Rembski's first wife, Isabelle Walton Everett, died in 1980. In 1985, Rembski married his second wife, Dorothy Kline, who was an inspiration and supported him in his life and work until his death at 101 in 1998. Rembski's work is a part of school, college, government building, church and private collections in the Maryland region and across the country. Two murals he completed include "Conversion of William Duke of Aquitane," commissioned by the trustees of St. Bernard's School, Gladstone, New Jersey (1931) and "I Am the Life," at Memorial Episcopal Church (1962).
Education/Training: Art Students League; Engineering, Warsaw Technological Institute, Poland; Ecole des Beaux-Arts, Paris, France; Royal Academy of Fine Arts, Berlin Germany, 1923; E. Wolfsfeld, Berlin, Germany
Art-related Employment: portrait painter, writer, teacher, lecturer, critic
Selected References: Nissim, Robyn. "The Old Master," Baltimore Magazine, May 1995, p. 38).
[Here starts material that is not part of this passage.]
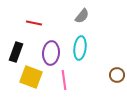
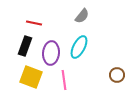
cyan ellipse: moved 1 px left, 1 px up; rotated 20 degrees clockwise
black rectangle: moved 9 px right, 6 px up
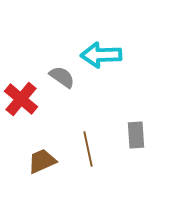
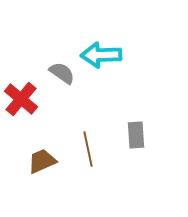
gray semicircle: moved 4 px up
Rasmussen, Fred, "Stanislav Rembski, 101, Renowned Artist," Baltimore Sun, 1998.
Tubman, Kathryn Geraghty. Photos by Aubrey Bodine. "Art is Not Just A Living; It's a Way of Life," Baltimore Sunday Sun Magazine, March 8, 1964, p. 28.
Other Publications: Rembski, Stanislav. "Mysticism in Art" and other lectures published in 1936.
Rembski, Stanislav. "Freedom, New Age," 1972.
Rembski, Stanislav. Articles - "Art and Religion" "Reflections on Symbolism" New Church Messenger.
Maryland Institutions Holding Artworks: Board of Education, Baltimore, Maryland; The Johns Hopkins University; Goucher College; Loyola College; State House, Annapolis, Maryland; University of Maryland University College
Single-Artist Exhibitions: Dudensing Galleries, New York City, 1927.
Society of Independent Artists, 1931, 1936.
Carnegie Hall Gallery, New York City, 1934.
Arthur Newton Gallery, New York City, 1935.
The Baltimore Museum of Art, 1947.
Baltimore Institute of Art, 1950.
Calvert Gallery, Washington, D.C., 1990.
Salmagundi Club, New York City, 1996.